* _WHAT YOU SHOULD DO_: Pictures stay out; everything else from the first line of the entries down through the line with "Домашняя одежда Кофты" gets copied exactly.

--- INFORMATION ---

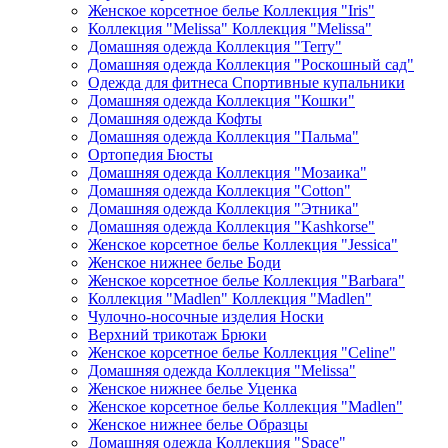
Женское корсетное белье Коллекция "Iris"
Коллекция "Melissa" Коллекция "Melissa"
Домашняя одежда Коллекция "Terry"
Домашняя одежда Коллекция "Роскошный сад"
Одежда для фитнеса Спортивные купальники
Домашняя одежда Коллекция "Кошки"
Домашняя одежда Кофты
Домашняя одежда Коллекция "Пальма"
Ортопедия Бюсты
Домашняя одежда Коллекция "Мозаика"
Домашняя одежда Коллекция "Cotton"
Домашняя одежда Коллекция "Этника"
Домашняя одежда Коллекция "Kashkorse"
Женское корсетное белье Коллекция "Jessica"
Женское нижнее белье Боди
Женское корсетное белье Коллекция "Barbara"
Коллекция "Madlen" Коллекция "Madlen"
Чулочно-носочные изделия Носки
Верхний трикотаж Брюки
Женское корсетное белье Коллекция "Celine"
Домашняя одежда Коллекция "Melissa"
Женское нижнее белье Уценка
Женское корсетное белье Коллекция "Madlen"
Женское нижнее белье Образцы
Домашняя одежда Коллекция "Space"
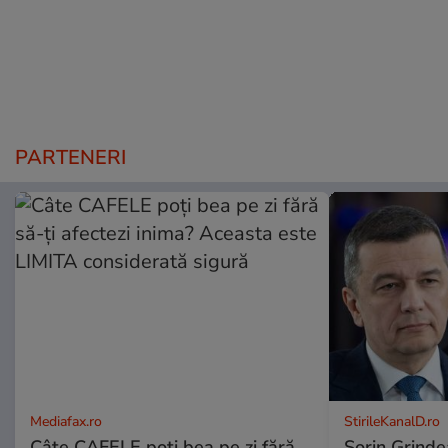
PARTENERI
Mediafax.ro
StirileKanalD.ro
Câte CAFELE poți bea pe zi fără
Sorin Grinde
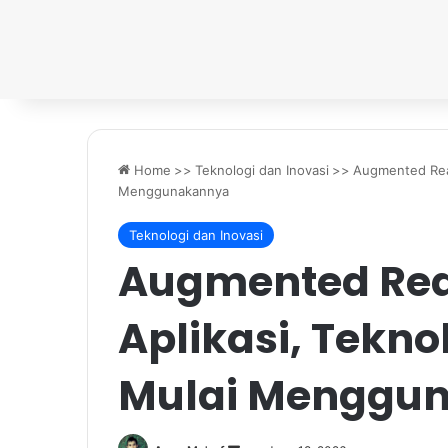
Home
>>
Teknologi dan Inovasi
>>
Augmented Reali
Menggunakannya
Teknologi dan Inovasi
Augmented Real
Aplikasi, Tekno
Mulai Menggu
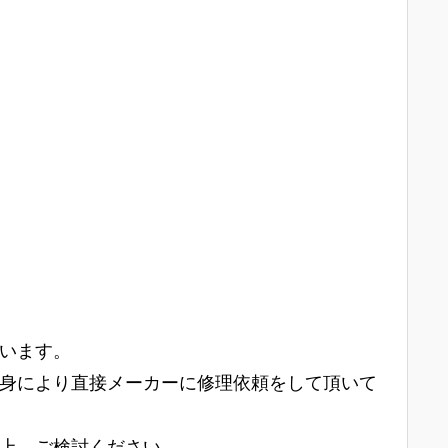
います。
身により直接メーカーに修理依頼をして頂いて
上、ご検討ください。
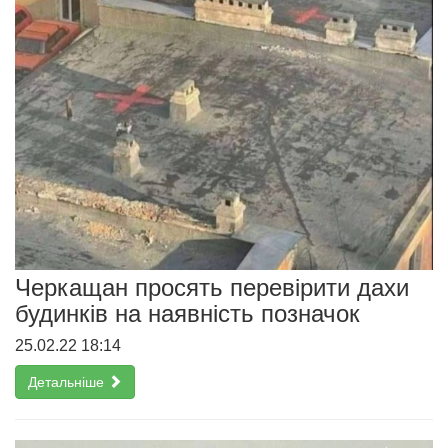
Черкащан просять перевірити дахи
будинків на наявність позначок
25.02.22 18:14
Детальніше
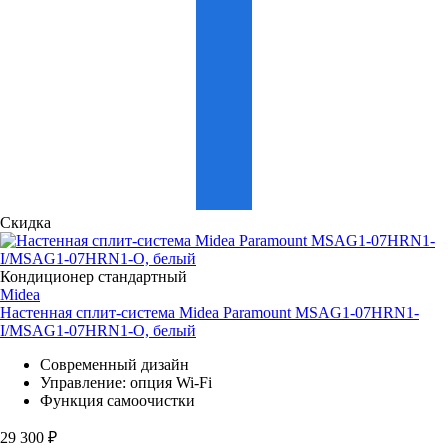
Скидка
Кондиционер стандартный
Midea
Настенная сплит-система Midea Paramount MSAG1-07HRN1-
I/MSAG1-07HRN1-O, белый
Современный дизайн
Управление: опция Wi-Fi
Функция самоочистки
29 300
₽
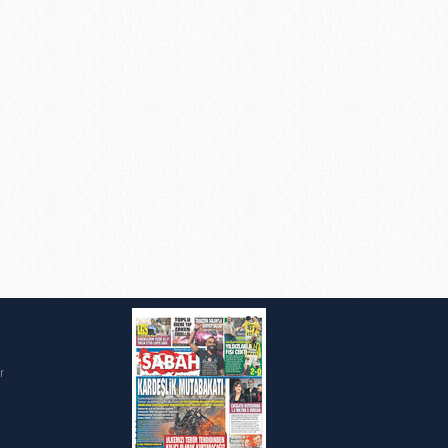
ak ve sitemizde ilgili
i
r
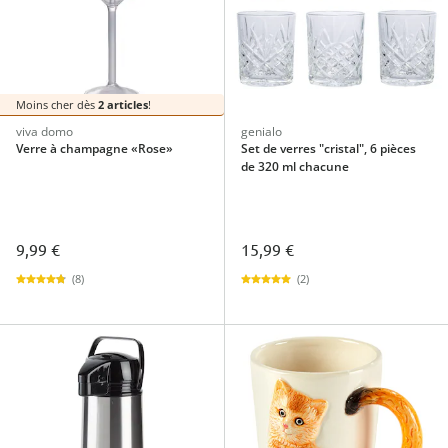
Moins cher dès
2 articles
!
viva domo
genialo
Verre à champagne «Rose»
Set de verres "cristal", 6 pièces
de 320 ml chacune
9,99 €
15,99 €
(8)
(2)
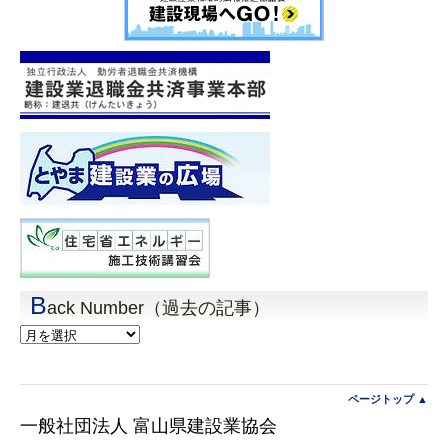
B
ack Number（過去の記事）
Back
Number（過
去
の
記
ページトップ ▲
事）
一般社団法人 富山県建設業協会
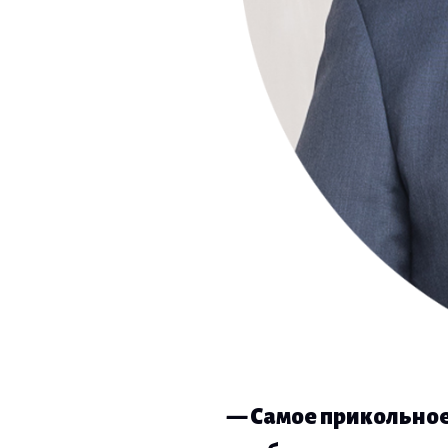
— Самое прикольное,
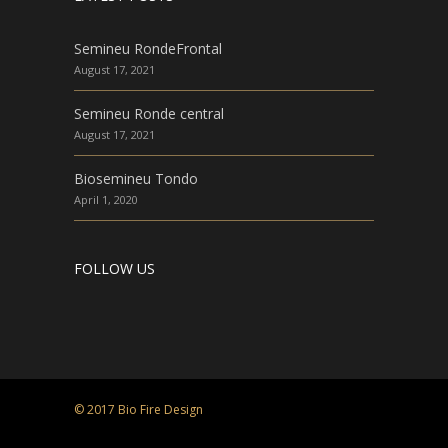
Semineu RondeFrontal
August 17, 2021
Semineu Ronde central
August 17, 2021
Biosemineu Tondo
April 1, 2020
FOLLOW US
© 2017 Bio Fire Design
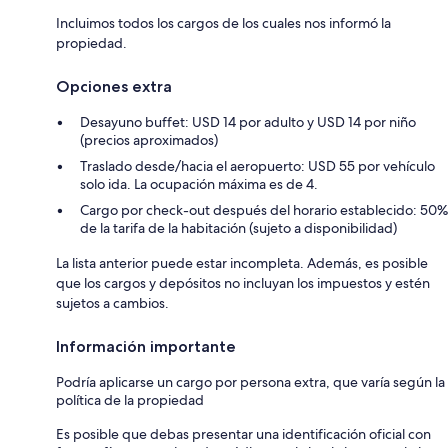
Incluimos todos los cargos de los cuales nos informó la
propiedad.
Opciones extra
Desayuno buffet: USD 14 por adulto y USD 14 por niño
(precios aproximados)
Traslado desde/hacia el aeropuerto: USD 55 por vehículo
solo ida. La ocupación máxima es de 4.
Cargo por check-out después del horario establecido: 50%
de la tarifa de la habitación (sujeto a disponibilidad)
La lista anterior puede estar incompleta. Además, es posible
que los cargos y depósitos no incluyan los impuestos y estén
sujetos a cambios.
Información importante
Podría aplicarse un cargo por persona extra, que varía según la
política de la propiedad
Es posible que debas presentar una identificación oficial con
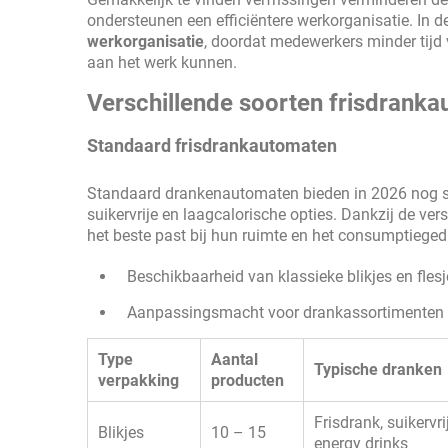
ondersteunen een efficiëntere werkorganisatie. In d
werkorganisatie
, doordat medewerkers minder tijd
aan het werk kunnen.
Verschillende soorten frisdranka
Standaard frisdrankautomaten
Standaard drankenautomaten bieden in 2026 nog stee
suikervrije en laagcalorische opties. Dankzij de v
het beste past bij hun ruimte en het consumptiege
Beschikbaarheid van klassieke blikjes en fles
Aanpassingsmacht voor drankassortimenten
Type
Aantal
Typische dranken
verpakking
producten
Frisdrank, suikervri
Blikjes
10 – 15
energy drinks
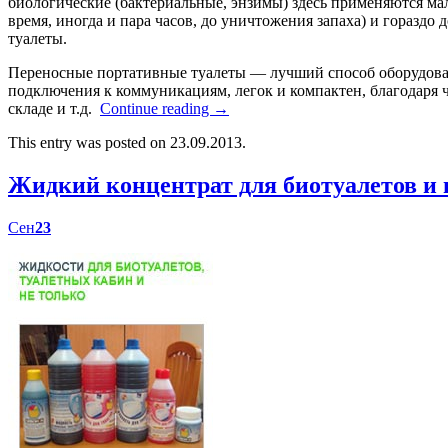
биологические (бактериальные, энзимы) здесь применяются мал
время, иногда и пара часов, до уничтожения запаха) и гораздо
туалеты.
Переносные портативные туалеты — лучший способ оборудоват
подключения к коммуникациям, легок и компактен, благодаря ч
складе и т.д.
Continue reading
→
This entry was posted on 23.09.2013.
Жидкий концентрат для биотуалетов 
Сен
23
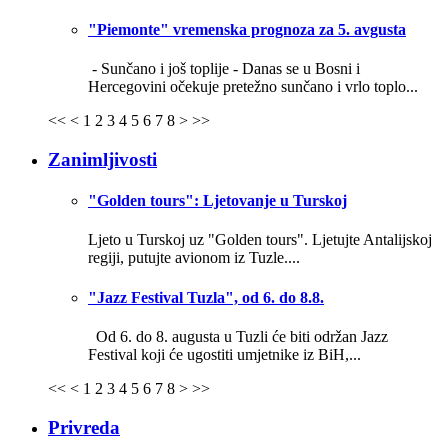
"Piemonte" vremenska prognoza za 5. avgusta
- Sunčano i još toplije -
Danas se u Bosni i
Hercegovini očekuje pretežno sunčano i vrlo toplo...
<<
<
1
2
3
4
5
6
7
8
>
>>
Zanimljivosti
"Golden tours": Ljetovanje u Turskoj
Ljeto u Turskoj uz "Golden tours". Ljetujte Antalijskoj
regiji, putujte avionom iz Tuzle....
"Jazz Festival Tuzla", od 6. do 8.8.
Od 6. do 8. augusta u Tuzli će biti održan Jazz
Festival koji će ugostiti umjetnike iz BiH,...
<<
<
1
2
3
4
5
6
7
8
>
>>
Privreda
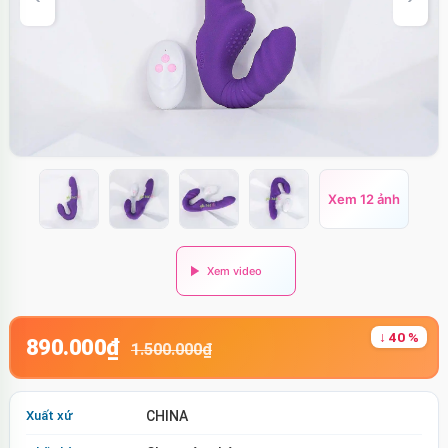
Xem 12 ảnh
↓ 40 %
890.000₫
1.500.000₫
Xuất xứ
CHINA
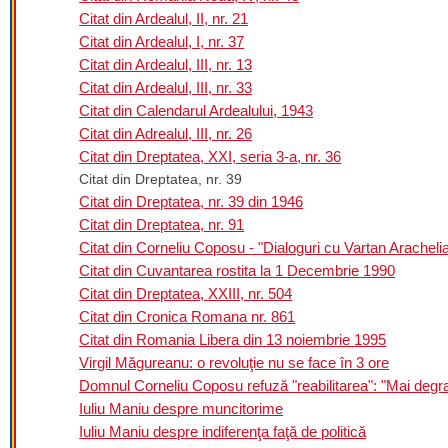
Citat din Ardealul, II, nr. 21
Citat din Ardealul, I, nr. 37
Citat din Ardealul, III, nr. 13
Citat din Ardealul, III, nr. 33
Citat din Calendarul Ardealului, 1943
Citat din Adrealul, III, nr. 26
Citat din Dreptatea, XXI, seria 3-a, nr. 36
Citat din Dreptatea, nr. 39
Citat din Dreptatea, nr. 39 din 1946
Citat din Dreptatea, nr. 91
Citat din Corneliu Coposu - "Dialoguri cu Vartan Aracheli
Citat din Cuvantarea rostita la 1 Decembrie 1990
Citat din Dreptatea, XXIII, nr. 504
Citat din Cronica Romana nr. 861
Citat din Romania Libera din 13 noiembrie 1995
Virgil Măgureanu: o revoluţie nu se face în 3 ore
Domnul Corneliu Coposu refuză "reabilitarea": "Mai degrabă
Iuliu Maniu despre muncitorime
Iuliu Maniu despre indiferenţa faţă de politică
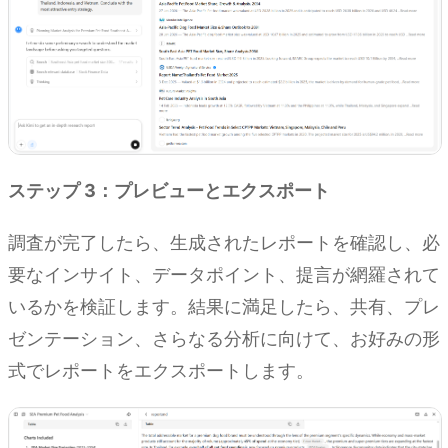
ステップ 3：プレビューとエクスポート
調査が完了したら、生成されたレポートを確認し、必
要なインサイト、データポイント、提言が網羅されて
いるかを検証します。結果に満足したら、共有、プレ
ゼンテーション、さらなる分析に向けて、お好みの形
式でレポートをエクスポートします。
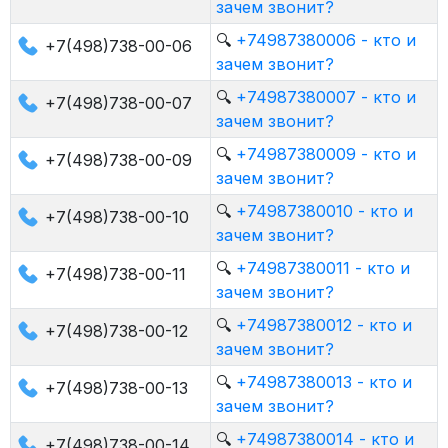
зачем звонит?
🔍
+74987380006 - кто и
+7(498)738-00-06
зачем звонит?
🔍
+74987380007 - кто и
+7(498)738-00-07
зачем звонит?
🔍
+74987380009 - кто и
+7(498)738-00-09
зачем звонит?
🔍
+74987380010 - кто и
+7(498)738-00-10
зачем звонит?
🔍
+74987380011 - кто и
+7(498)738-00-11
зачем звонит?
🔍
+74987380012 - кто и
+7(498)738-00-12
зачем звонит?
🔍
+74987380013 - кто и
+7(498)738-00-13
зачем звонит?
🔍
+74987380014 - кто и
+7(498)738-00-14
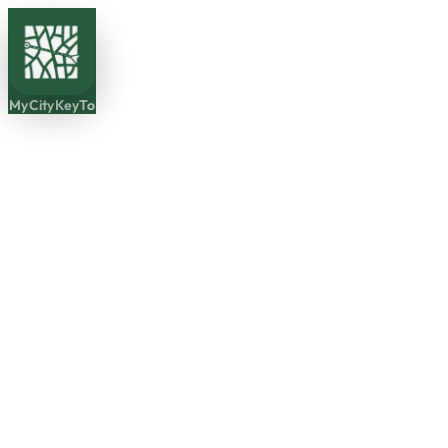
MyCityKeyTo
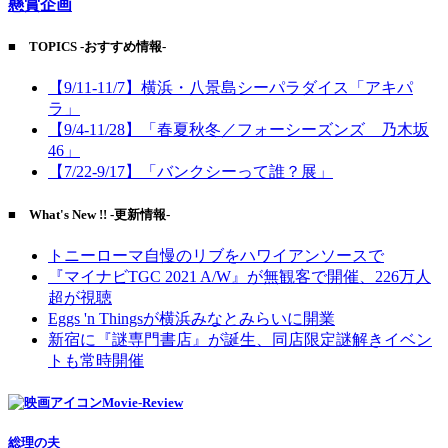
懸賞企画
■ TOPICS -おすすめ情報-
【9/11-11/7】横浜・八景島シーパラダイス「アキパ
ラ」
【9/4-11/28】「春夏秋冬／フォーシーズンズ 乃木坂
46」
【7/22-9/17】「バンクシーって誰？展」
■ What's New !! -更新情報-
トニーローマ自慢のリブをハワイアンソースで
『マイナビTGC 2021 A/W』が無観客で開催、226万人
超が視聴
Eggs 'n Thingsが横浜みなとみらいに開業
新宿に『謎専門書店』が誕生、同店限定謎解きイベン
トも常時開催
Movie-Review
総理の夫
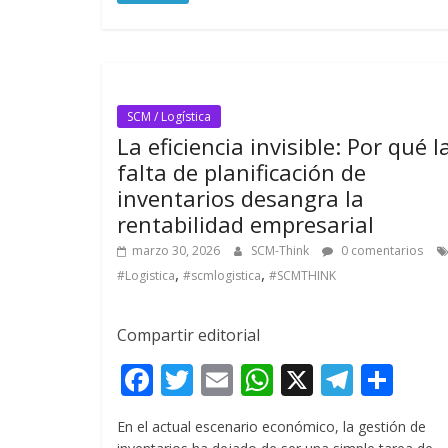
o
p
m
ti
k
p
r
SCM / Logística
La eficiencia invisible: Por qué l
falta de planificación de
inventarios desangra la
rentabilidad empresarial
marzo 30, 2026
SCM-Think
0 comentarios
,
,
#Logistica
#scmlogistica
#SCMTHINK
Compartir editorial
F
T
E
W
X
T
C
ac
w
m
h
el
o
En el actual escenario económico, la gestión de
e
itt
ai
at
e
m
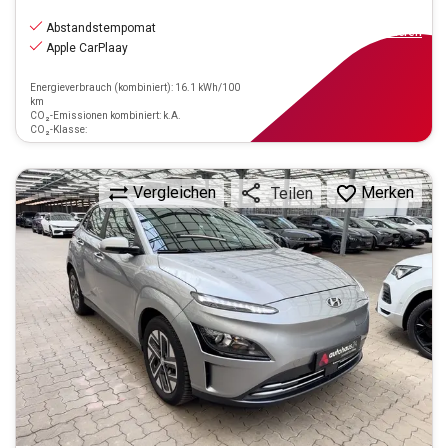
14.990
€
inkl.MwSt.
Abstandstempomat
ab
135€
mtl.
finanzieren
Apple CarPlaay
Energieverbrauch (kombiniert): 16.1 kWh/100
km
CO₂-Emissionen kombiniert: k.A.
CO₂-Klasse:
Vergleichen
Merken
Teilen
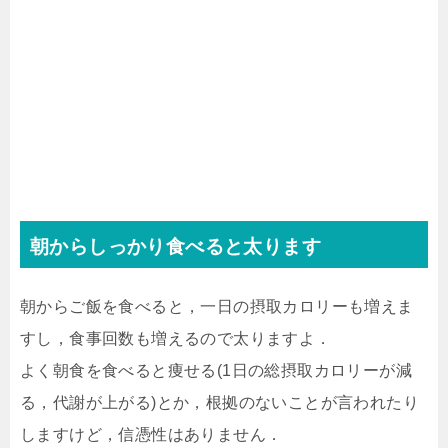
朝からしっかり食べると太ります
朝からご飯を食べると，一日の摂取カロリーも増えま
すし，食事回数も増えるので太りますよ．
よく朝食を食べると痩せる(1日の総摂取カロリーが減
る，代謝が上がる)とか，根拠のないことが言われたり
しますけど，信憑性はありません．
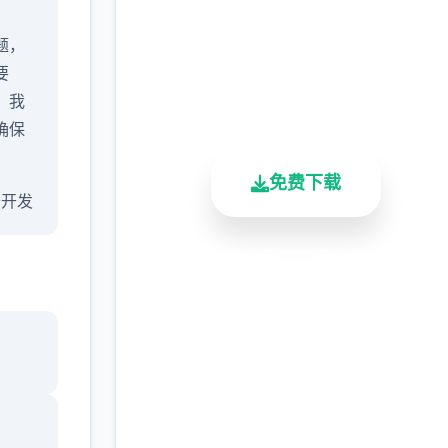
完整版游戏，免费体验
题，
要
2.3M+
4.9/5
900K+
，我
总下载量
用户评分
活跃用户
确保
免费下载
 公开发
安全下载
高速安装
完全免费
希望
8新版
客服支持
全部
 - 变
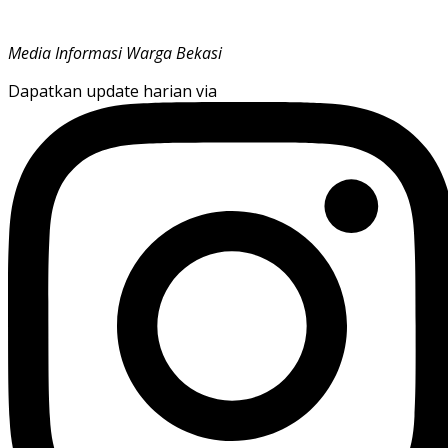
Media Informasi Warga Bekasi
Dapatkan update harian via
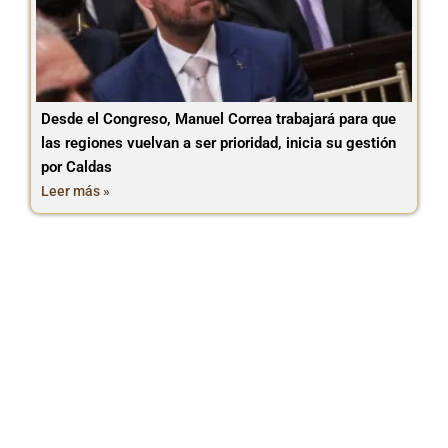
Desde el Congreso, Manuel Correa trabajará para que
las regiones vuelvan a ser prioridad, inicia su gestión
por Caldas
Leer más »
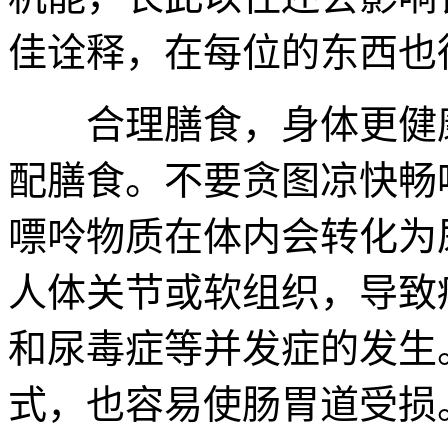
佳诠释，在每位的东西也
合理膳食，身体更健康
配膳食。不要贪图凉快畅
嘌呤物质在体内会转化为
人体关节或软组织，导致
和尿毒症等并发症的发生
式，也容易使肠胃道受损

---

* _ANSWER FOR THE TASK_:
Женское корсетное белье Коллекция "Iris"
Коллекция "Melissa" Коллекция "Melissa"
Домашняя одежда Коллекция "Terry"
Домашняя одежда Коллекция "Роскошный сад"
Одежда для фитнеса Спортивные купальники
Домашняя одежда Коллекция "Кошки"
Домашняя одежда Кофты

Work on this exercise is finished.